After 1912 the town became part of the Kingdom of Serbia, and after 1918 part of Kingdom of Serbs, Croats and Slovenes (the first incarnation of Yugoslavia). From 1929 to 1941 Kaçanik was part of the Vardar Banovina of the Kingdom of Yugoslavia.

During World War II, from 1941 to 1945, the town became part of the Kingdom of Bulgaria. Albanians looted and demolished the Serbian church in the village.

In 1990, after the suspension of Kosovo's autonomy, the members of the Kosovan assembly gathered in the town and adopted the Kaçanik Constitution, based on which the Republic of Kosova was proclaimed in 1991.

During the Kosovo War, Yugoslav forces including the army, police and paramilitary groups carried out operations in the town that led to high numbers of civilian casualties and mass flights of civilians from Kaçanik.

== Geography ==
Kaçanik is located in southeastern part of Kosovo, by the border with North Macedonia.

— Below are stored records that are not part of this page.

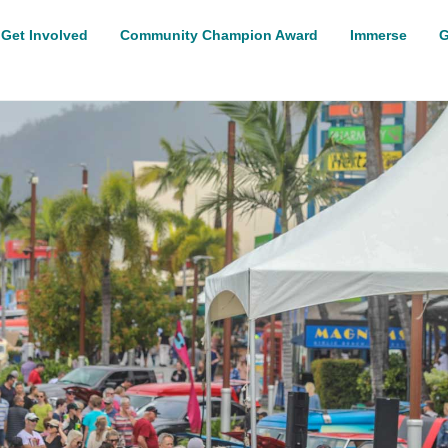
Get Involved
Community Champion Award
Immerse
G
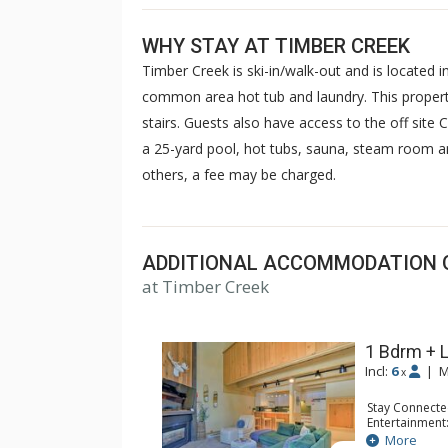
WHY STAY AT TIMBER CREEK
Timber Creek is ski-in/walk-out and is located i
common area hot tub and laundry. This property
stairs. Guests also have access to the off site
a 25-yard pool, hot tubs, sauna, steam room a
others, a fee may be charged.
ADDITIONAL ACCOMMODATION 
at Timber Creek
1 Bdrm + L
Incl:
6
|
M
x
Stay Connecte
Entertainment:
Extras: Balcon
More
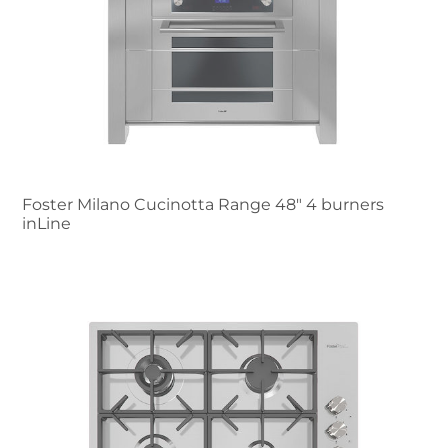
Foster Milano Cucinotta Range 48″ 4 burners
inLine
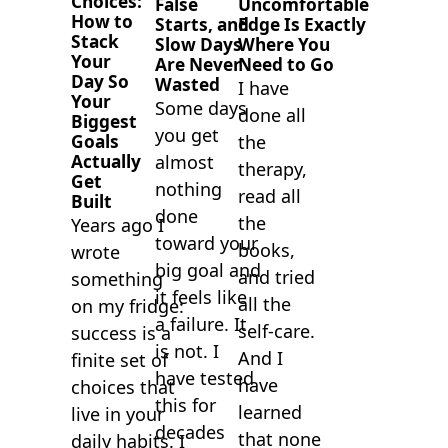
Choices:
False
Uncomfortable
How to
Starts, and
Edge Is Exactly
Stack
Slow Days
Where You
Your
Are Never
Need to Go
Day So
Wasted
I have
Your
Some days
done all
Biggest
you get
Goals
the
almost
Actually
therapy,
Get
nothing
read all
Built
done
the
Years ago I
toward your
books,
wrote
big goal and
and tried
something
it feels like
all the
on my fridge:
a failure. It
self-care.
success is a
is not. I
And I
finite set of
have tested
have
choices that
this for
learned
live in your
decades
that none
daily habits. I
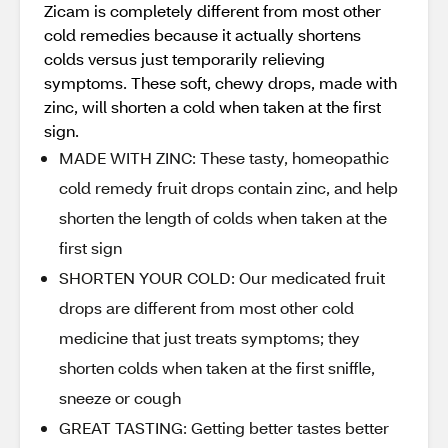
Zicam is completely different from most other
cold remedies because it actually shortens
colds versus just temporarily relieving
symptoms. These soft, chewy drops, made with
zinc, will shorten a cold when taken at the first
sign.
MADE WITH ZINC: These tasty, homeopathic
cold remedy fruit drops contain zinc, and help
shorten the length of colds when taken at the
first sign
SHORTEN YOUR COLD: Our medicated fruit
drops are different from most other cold
medicine that just treats symptoms; they
shorten colds when taken at the first sniffle,
sneeze or cough
GREAT TASTING: Getting better tastes better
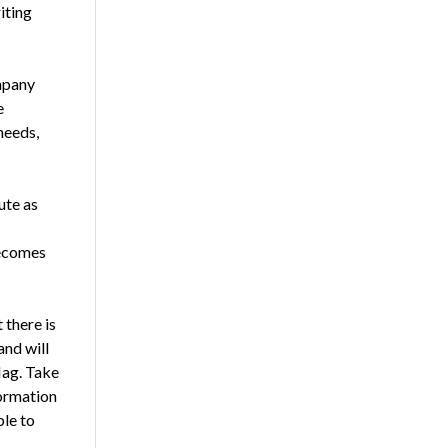
iting
mpany
e
needs,
ute as
becomes
 there is
and will
lag. Take
formation
ble to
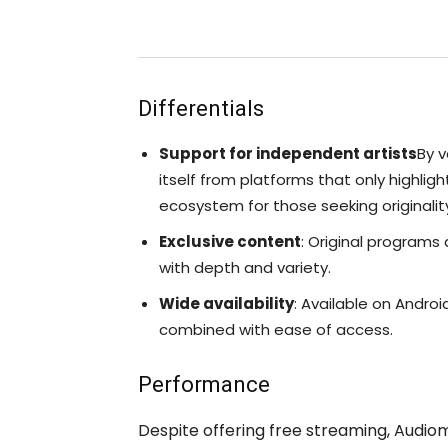
Differentials
Support for independent artists
By v
itself from platforms that only highlig
ecosystem for those seeking originalit
Exclusive content
: Original programs
with depth and variety.
Wide availability
: Available on Androi
combined with ease of access.
Performance
Despite offering free streaming, Audi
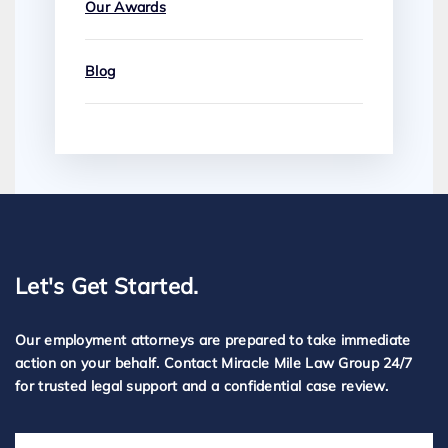
Our Awards
Blog
Let's Get Started.
Our employment attorneys are prepared to take immediate
action on your behalf. Contact Miracle Mile Law Group 24/7
for trusted legal support and a confidential case review.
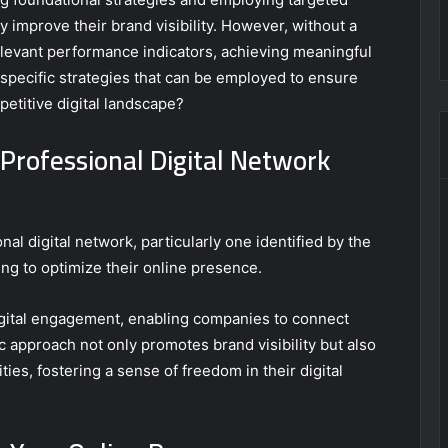
y improve their brand visibility. However, without a
levant performance indicators, achieving meaningful
specific strategies that can be employed to ensure
petitive digital landscape?
Professional Digital Network
l digital network, particularly one identified by the
ng to optimize their online presence.
gital engagement, enabling companies to connect
c approach not only promotes brand visibility but also
es, fostering a sense of freedom in their digital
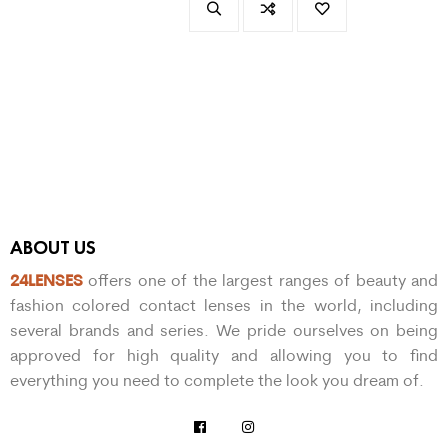
ABOUT US
24LENSES
offers one of the largest ranges of beauty and
fashion colored contact lenses in the world, including
several brands and series. We pride ourselves on being
approved for high quality and allowing you to find
everything you need to complete the look you dream of.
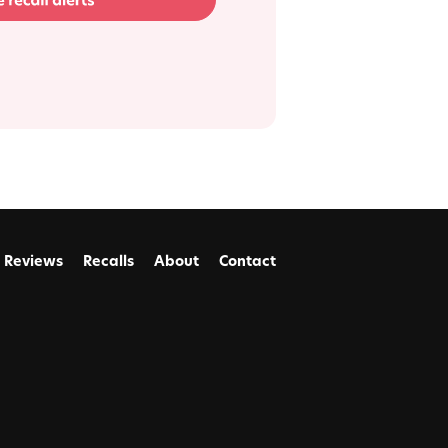
Reviews
Recalls
About
Contact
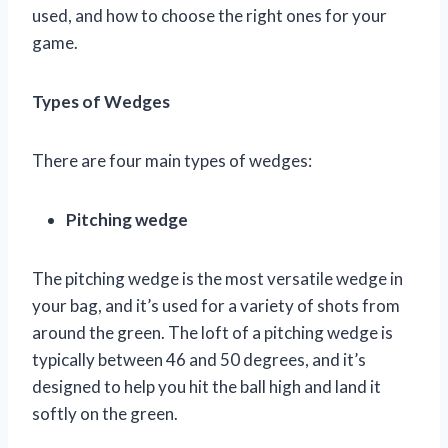
used, and how to choose the right ones for your
game.
Types of Wedges
There are four main types of wedges:
Pitching wedge
The pitching wedge is the most versatile wedge in
your bag, and it’s used for a variety of shots from
around the green. The loft of a pitching wedge is
typically between 46 and 50 degrees, and it’s
designed to help you hit the ball high and land it
softly on the green.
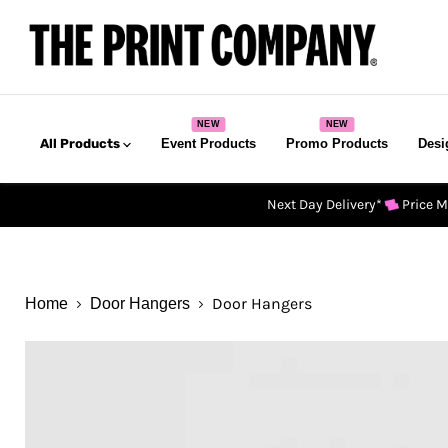
All Products
Event Products
Promo Products
Desi
Next Day Delivery*
Price 
Door Hangers
Home
Door Hangers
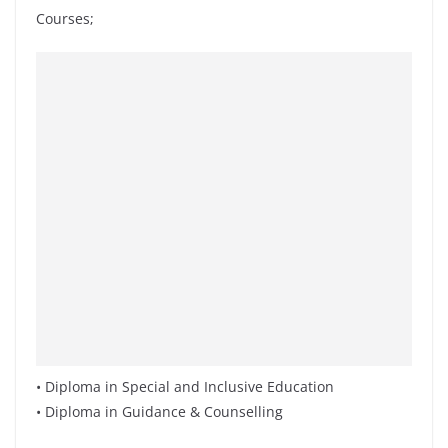
Courses;
• Diploma in Special and Inclusive Education
• Diploma in Guidance & Counselling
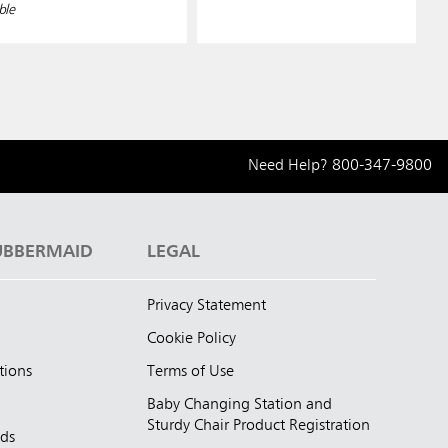
ble
Need Help?
800-347-9800
UBBERMAID
LEGAL
Privacy Statement
Cookie Policy
tions
Terms of Use
Baby Changing Station and
Sturdy Chair Product Registration
nds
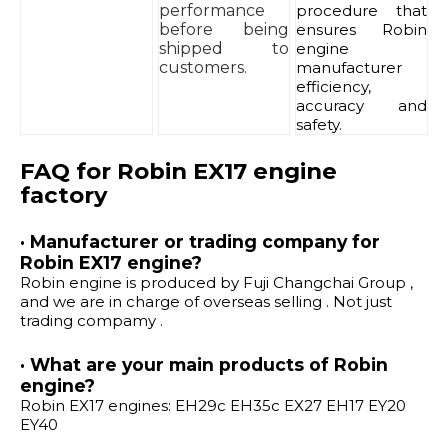
performance
procedure that
before being
ensures Robin
shipped to
engine
customers.
manufacturer
efficiency,
accuracy and
safety.
FAQ for Robin EX17 engine
factory
· Manufacturer or trading company for
Robin EX17 engine?
Robin engine is produced by Fuji Changchai Group ,
and we are in charge of overseas selling . Not just
trading compamy .
· What are your main products of Robin
engine?
Robin EX17 engines: EH29c EH35c EX27 EH17 EY20
EY40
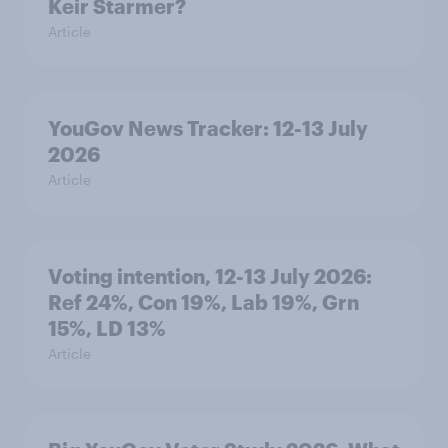
Keir Starmer?
Article
YouGov News Tracker: 12-13 July
2026
Article
Voting intention, 12-13 July 2026:
Ref 24%, Con 19%, Lab 19%, Grn
15%, LD 13%
Article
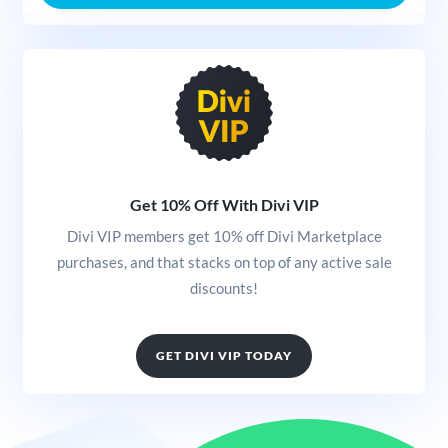
Get 10% Off With Divi VIP
Divi VIP members get 10% off Divi Marketplace
purchases, and that stacks on top of any active sale
discounts!
GET DIVI VIP TODAY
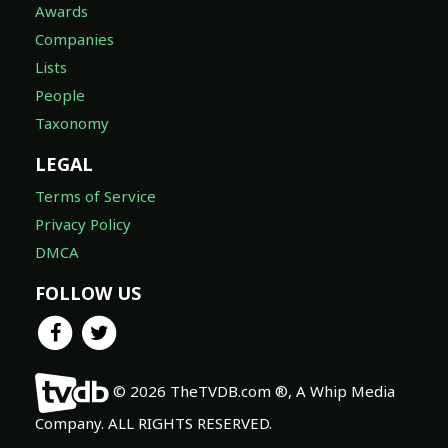
Awards
Companies
Lists
People
Taxonomy
LEGAL
Terms of Service
Privacy Policy
DMCA
FOLLOW US
© 2026 TheTVDB.com ®, A Whip Media
Company. ALL RIGHTS RESERVED.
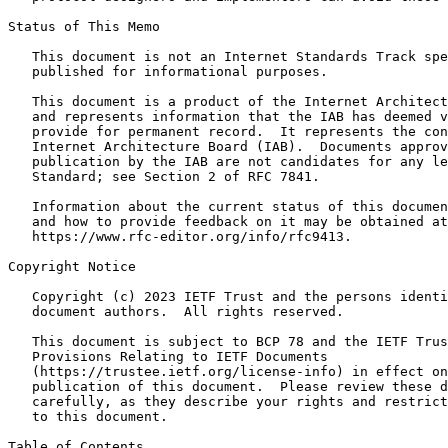
Status of This Memo

   This document is not an Internet Standards Track spe
   published for informational purposes.

   This document is a product of the Internet Architect
   and represents information that the IAB has deemed v
   provide for permanent record.  It represents the con
   Internet Architecture Board (IAB).  Documents approv
   publication by the IAB are not candidates for any le
   Standard; see Section 2 of RFC 7841.

   Information about the current status of this documen
   and how to provide feedback on it may be obtained at

   https://www.rfc-editor.org/info/rfc9413.

Copyright Notice

   Copyright (c) 2023 IETF Trust and the persons identi
   document authors.  All rights reserved.

   This document is subject to BCP 78 and the IETF Trus
   Provisions Relating to IETF Documents

   (https://trustee.ietf.org/license-info) in effect on
   publication of this document.  Please review these d
   carefully, as they describe your rights and restrict
   to this document.

Table of Contents
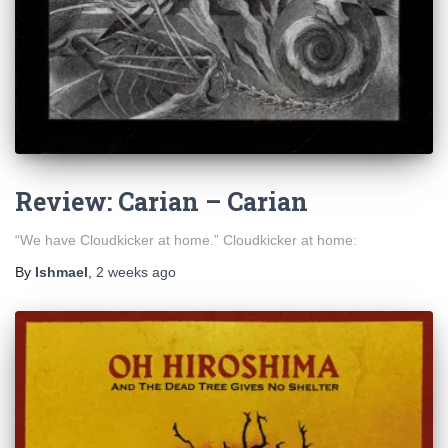
Review: Carian – Carian
“We have Cloudkicker at home.” Cloudkicker at home:
By
Ishmael
,
2 weeks
ago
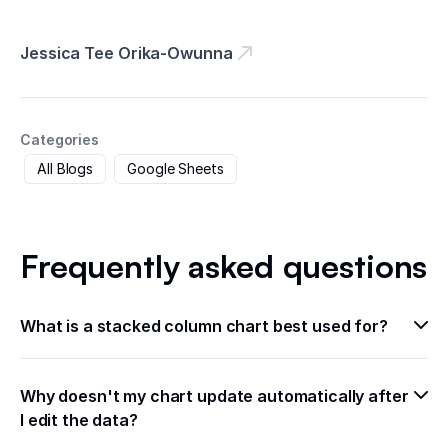
Jessica Tee Orika-Owunna
Categories
All Blogs
Google Sheets
Frequently asked questions
What is a stacked column chart best used for?
Why doesn't my chart update automatically after 
I edit the data?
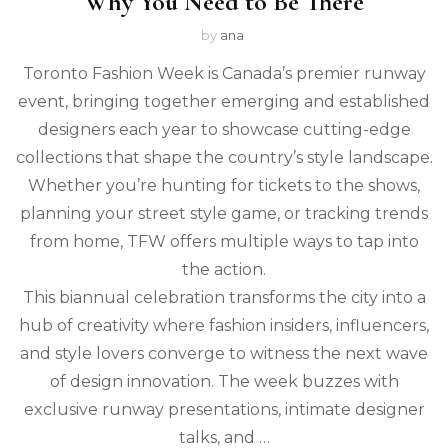
Why You Need to Be There
by
ana
Toronto Fashion Week is Canada’s premier runway
event, bringing together emerging and established
designers each year to showcase cutting-edge
collections that shape the country’s style landscape.
Whether you’re hunting for tickets to the shows,
planning your street style game, or tracking trends
from home, TFW offers multiple ways to tap into
the action.
This biannual celebration transforms the city into a
hub of creativity where fashion insiders, influencers,
and style lovers converge to witness the next wave
of design innovation. The week buzzes with
exclusive runway presentations, intimate designer
talks, and …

It is situated in a gorge that holds the same name, Kaçanik Gorge, between the Sharr Mountains to the west and the Karadak Mountains to the east. Kaçanik lies along the Nerodime and Lepenc rivers, which they joined in the south of the town to continue to North Macedonia. The municipality borders the municipalities of Ferizaj to the north, Viti to the east, Hani i Elezit to the south, and Shtërpcë to the west.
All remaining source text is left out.